According to the federal government, more than 150 million tonnes of plastic waste is clogging the oceans worldwide. It’s estimated that plastic could outweigh fish by 2050.

McKenna said much of the waste ending up in the country’s waterways is from single-use plastics, such as shopping bags and disposable drink bottles.

“I hear from Canadians every single day saying they want to figure out how we can reduce marine litter, how we can reduce single-use products, how we can take a more life-cycle approach,” she said.

“That’s why I get up every day and I’m so motivated. I look at my three kids, and I think about what kind of future I want for them,” she said.

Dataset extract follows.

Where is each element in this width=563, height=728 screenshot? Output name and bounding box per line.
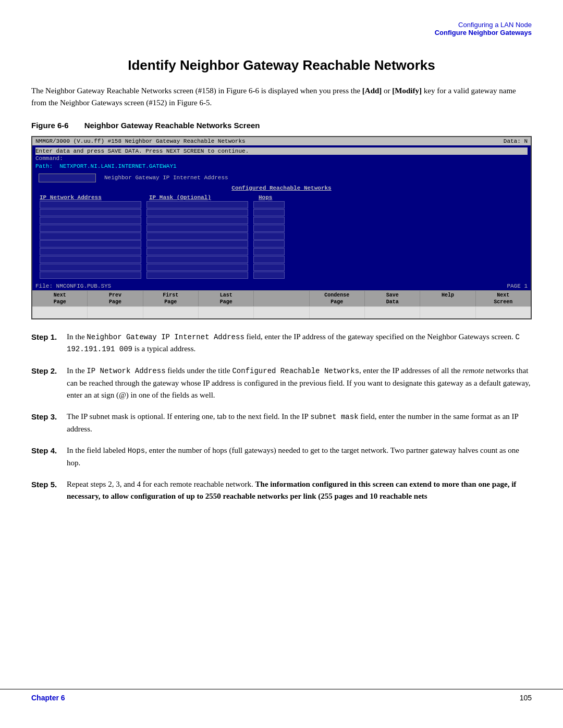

Monique Breau showed up Sunday morning with her 5-year-old son Jonas to help clean up litter at McCormacks Beach.

She said it’s never too early to teach children about the importance of protecting the environment.

“I want him to be able to eat fish when he’s an adult,” said Breau. “I want him to be able to play on a beach and not worry about plastic waste everywhere.”

Jonas, who was armed with a trash grabber nearly as tall as he was, seemed to already have a good idea about how plastic recycling works.

“We throw it in the plastic bin and we make it (into) new stuff,” he said.

The event was organized by Nova Scotia-based environmental charity Ecology Action Centre, in partnership with Friends of McNabs Island, Oceans North, and Ocean Conservancy.

Heather Grant, the centre’s marine communications coordinator, said the event presented an opportunity for Nova Scotians to learn what they can be doing better to protect the environment.

“As a coastal province, Nova Scotia obviously has a huge stake in the health of the marine environment,” said Grant. “So having people come to clean up the beaches is a great way to get local people engaged and invested in the health of the oceans that the province depends on.”

Louie Porta, vice-president of operations and projects for Oceans North, said garbage in the ocean can literally work its way up the food chain as bigger marine animals eat smaller ones that may have eaten plastic.

It can also contaminate the water and create health risks for people.

“The environment doesn’t know how to process plastic and waste. All of the waste going into the ocean isn’t coming back out,” said Porta. “We need to stem the tide of the waste going into the ocean.”

As of Sunday afternoon, Porta estimated roughly 60 garbage bags were removed from the beaches.

He said all sorts of items were found, including some that couldn’t even fit in the garbage bags: “A table, tires, twisted steel ropes, and all sorts of things in between.”

Porta hopes McKenna’s announcement will give Canadians a chance to provide their solutions about what kind of leadership they want to see when it comes to marine plastics.

Canadians can take part in the online consultation through the government of Canada’s website.